Vertical Aerospace (Vertical), a global aerospace and technology pioneer in zero-emissions aviation, has announced a substantial US$50 million investment from its founder, majority owner and CEO, Stephen Fitzpatrick. This funding infusion not only paves the way for upcoming financing rounds but also extends Vertical’s projected financial runway into Q2 2025. This capital injection will support the ongoing development of the certified aircraft design, following successful prototype testing this year. The certification aircraft will subsequently undergo final regulatory testing before transitioning to production.
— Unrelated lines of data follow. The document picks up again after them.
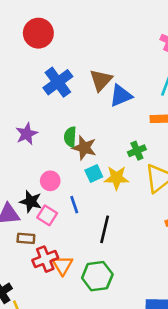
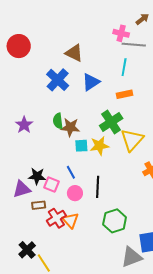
brown triangle: (101, 80) -> (74, 53), moved, turned -36
blue cross: (58, 82) -> (58, 80), moved
green cross: (137, 151) -> (111, 122), size x1.6
cyan square: (94, 174) -> (81, 146), turned 32
pink circle: (50, 181) -> (75, 193), moved
green hexagon: (97, 276) -> (115, 221), moved

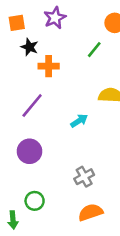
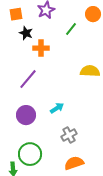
green line: (94, 50) -> (71, 29), moved
cyan arrow: (79, 121) -> (57, 108), moved
green circle: (35, 201) -> (30, 154), size x1.5

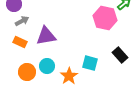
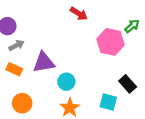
cyan square: (90, 63) -> (108, 102), moved
cyan circle: (47, 66) -> (66, 82), moved

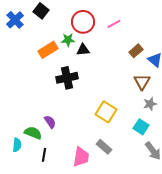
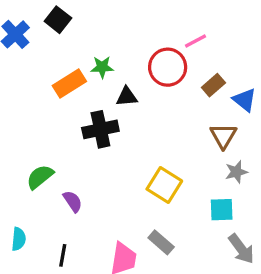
red circle: (83, 22) -> (168, 67), moved
pink line: (114, 24) -> (195, 41), moved
black triangle: (83, 50) -> (127, 97), moved
cyan square: (141, 127) -> (222, 210), turned -35
green semicircle: (33, 133) -> (40, 177), moved, turned -60

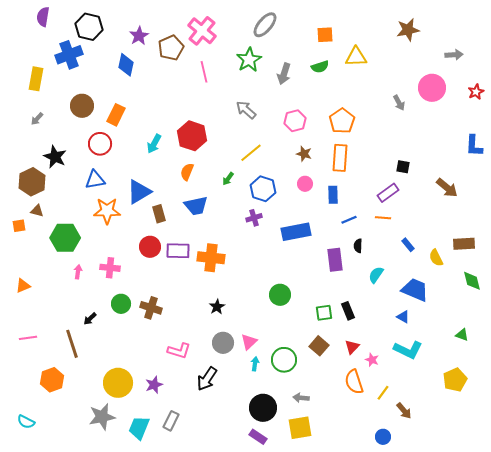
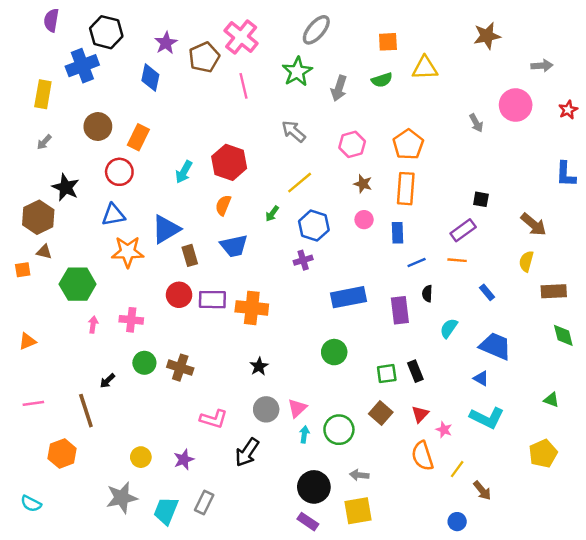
blue rectangle: (296, 232) -> (348, 297), moved
yellow semicircle: (436, 258) -> (526, 261), moved, turned 42
yellow circle: (118, 383) -> (141, 457), size x0.6

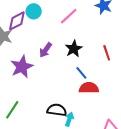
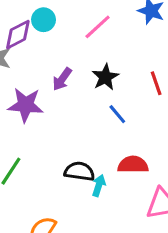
purple star: (22, 67) -> (26, 105), turned 30
red semicircle: (89, 88) -> (133, 165), moved

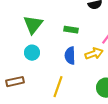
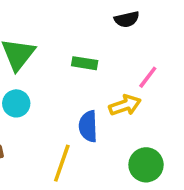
blue semicircle: (70, 56) -> (88, 126), moved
This funding milestone arrives at a crucial juncture for Vertical Aerospace as it nears completion of its second-generation, full-scale piloted VX4 prototype at GKN Aerospace’s Global Technology Centre. The aircraft is set to perform a series of vital public flight demonstrations in 2024, including flights at the Farnborough International Airshow and to and from Heathrow Airport. These flights are expected to showcase the substantial technical and engineering advancements achieved with the VX4. Following this flight test programme and the planned public demonstrations, Vertical anticipates refining and finalising its aircraft design.
Fitzpatrick expressed his confidence in the company’s potential to lead in zero-carbon aviation, stating, “Given the success I have seen in the past 12 months, I am more confident than ever in our world-class team and I am delighted to further support the company with additional funding.”
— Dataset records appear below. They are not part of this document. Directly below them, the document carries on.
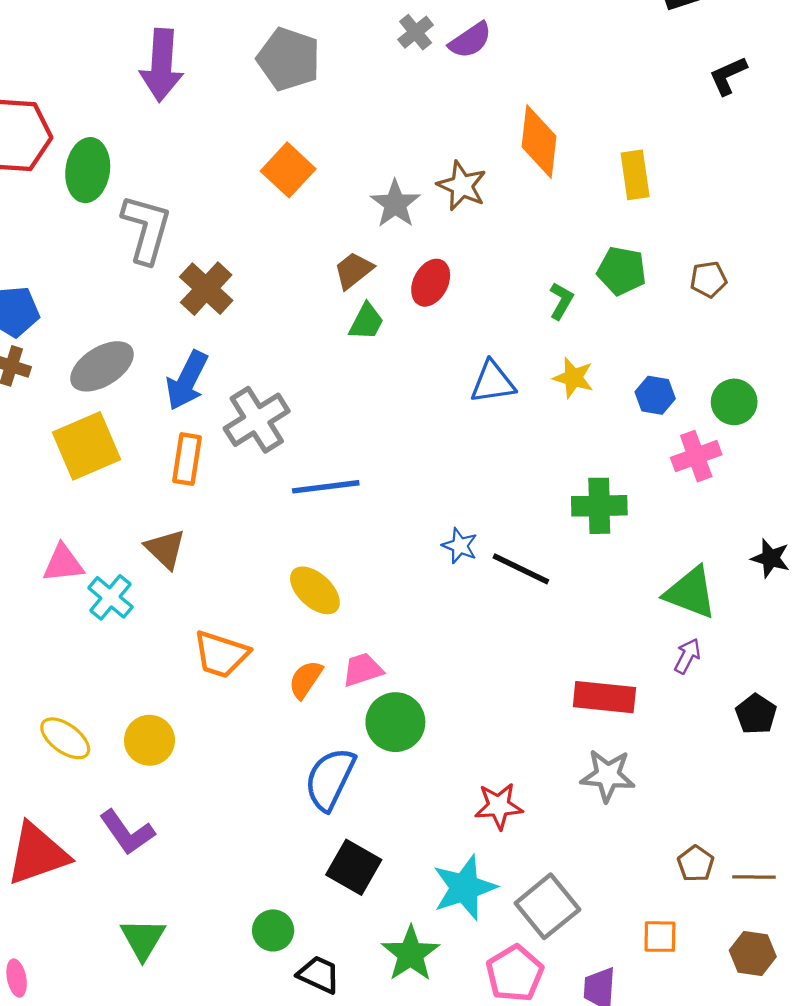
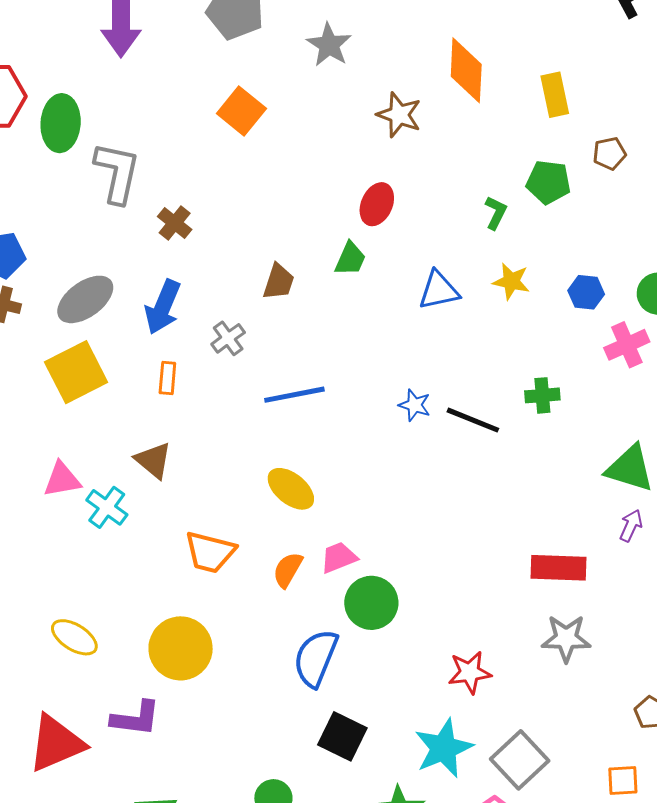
gray star: (395, 204) -> (329, 45), moved
brown trapezoid: (354, 270) -> (279, 282), moved, turned 150
brown pentagon: (708, 279) -> (609, 153), moved
brown cross: (206, 289) -> (175, 223), size x0.7
green trapezoid: (366, 322) -> (350, 259), moved
gray cross: (257, 420) -> (228, 338), size x0.6
orange rectangle: (187, 459) -> (167, 378), size x0.7
green cross: (599, 506) -> (542, 395), size x0.7
blue star: (460, 546) -> (415, 405), moved
black line: (521, 569) -> (473, 420), moved
yellow circle: (149, 740) -> (181, 648), moved, size x1.4
purple L-shape: (127, 832) -> (136, 718), turned -44

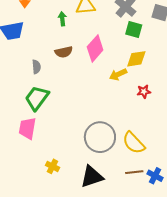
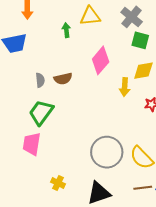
brown semicircle: (64, 52) -> (63, 79), moved
yellow arrow: (118, 74) -> (125, 87), turned -60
The agreement between the company and Fitzpatrick includes an equity investment by Fitzpatrick, involving an initial tranche of US$25 million, expected to close by March 2024. This initial tranche comprises a combination of ordinary shares at US$10 per share and warrants with a US$5 exercise price. A second tranche of US$25 million is scheduled for no later than July 31, 2024, involving ordinary shares at a price per share to be determined. The second tranche amount may be reduced by any alternative equity funding secured by the company before the specified date.
As part of this transaction, shareholders will vote on specific changes to the company’s articles of association related to Board composition and shareholder meeting procedures. Additionally, Fitzpatrick will hold certain veto rights as long as his ownership of the company’s ordinary shares remains above particular thresholds, with regard to specific changes in the company’s articles, appointments and certain issuances of shares and other instruments. The completion of this transaction is subject to the execution of long-form agreements and other customary closing conditions. (£1.00 = US$1.28 at time of publication).